Movies, books, coins, shells. These are conventional prey for the avid collector.
How about urine?
Humour me for a second.
I was first introduced to the world of urine collection last year. 6am in Poland, I woke to a knock on my door. “Doping control” the young girl announced. I was rooming with the Australian junior record holder over 100m, so I suspected they were after him.
A needle, a cup and countless awkward glances later, I sealed the golden elixir away and was free from the watchful eye of the doping chaperone. You always remember your first.
Granted, I was not privy to the journey my urine was about to embark upon.

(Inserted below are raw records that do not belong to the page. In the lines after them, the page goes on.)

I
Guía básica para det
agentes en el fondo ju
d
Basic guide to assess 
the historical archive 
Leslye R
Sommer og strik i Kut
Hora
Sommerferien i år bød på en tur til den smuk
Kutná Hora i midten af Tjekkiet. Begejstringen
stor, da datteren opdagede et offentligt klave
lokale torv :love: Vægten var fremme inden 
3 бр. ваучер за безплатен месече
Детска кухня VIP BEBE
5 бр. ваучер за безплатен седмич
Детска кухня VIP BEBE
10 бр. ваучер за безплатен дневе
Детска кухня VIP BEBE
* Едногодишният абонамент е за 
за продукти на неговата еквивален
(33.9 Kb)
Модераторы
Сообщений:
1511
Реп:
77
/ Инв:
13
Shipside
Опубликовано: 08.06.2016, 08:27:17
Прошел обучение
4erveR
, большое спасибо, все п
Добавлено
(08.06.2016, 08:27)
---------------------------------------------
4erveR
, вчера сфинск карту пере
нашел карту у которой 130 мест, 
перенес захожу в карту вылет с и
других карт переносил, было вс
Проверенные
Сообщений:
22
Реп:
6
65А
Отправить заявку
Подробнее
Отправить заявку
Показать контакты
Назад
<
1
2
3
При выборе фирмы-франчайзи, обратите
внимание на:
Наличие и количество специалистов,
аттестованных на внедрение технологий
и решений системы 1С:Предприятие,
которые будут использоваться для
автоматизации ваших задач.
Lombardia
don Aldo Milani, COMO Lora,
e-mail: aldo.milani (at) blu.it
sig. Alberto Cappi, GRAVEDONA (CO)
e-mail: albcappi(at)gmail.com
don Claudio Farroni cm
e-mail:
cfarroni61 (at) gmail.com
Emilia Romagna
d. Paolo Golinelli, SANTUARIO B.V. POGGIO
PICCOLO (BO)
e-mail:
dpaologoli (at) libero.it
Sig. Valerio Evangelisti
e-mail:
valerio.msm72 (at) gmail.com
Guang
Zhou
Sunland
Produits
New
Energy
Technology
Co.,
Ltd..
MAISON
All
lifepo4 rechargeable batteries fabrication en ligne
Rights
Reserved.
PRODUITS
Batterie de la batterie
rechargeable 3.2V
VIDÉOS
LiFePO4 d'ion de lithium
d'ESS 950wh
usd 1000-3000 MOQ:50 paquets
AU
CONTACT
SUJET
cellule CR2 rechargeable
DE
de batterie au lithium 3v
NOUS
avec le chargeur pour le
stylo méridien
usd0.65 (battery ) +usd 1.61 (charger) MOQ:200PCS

What happens to the sample?
Most testing is conducted using mass spectrometry. This process ionises urine samples through a beam of electrons. Molecules are separated by mass and the contents of the urine can be determined.
In 2009, WADA introduced a tool to track changes in an athlete’s physiological markers over time. The biological passport detects the process of doping rather than the substance used. Whilst the introduction of the biological passport was new arsenal in WADA’s war on doping, athletes and their doctors have strong defences.
WADA’s battle seems futile.
Beating the system
The nature of sport is to seek improvement and test human capacity. With the correct medical instruction, evading detection is not difficult.
Of the 30 fastest male 100m sprint times ever, only nine have not been tainted by a doping offence. All nine belong to Usain Bolt.
WADA believe that one-third of Olympic and World Championship medals for endurance running between 2001 and 2012 were won by athletes with abnormal blood tests. ‘Abnormal’ is not enough to convict, so athletes compete with impunity.
Australian researchers determined that the process of ‘micro-dosing’ can effectively evade the biological passport. As the name suggests, athletes implement a little-but-frequent doping regime. Smaller gains manifest, but the risk of exposing large fluctuations on the biological passport is greatly reduced. At the pinnacle of the sporting world, even a 1% gain could be the difference in greatness and mediocrity.
Another common mode of ameliorating performance is by blood doping – a series of blood transfusions. Upon first removing blood, the body responds by increasing the haemoglobin cell count to normal levels. When the initial blood is re-infused, more blood cells are introduced to the body and aerobic capacity is bolstered beyond initial levels – fitter and faster.
Catch them all?
The inherent limitation of the biological passport program is that physiological markers are natural, and it is difficult to prove beyond doubt that these markers, such as haemoglobin, were increased by doping, not legal means like altitude training.
Furthermore, as humans are physiologically diverse, WADA cannot simply set biological intervals that constitute a ‘normal’ range.
Despite the undeniable physiological improvements from the use of performance-enhancing drugs, doping is not benevolent. Between 1987 and 1990, 20 Belgian and Dutch cyclists, who were suspected of doping, died of sudden heart attacks.
In order to fight doping, we need to understand the psychology: why dope? Perhaps the reward outweighs the risk. Sporting success has enormous socioeconomic benefits, particularly for athletes of third-world countries.
Let’s close on the eloquent words of French Olympic hammer-thrower Quentin Bigot: “Everyone does it. That’s how it is. If you don’t…. you’ll be at home.”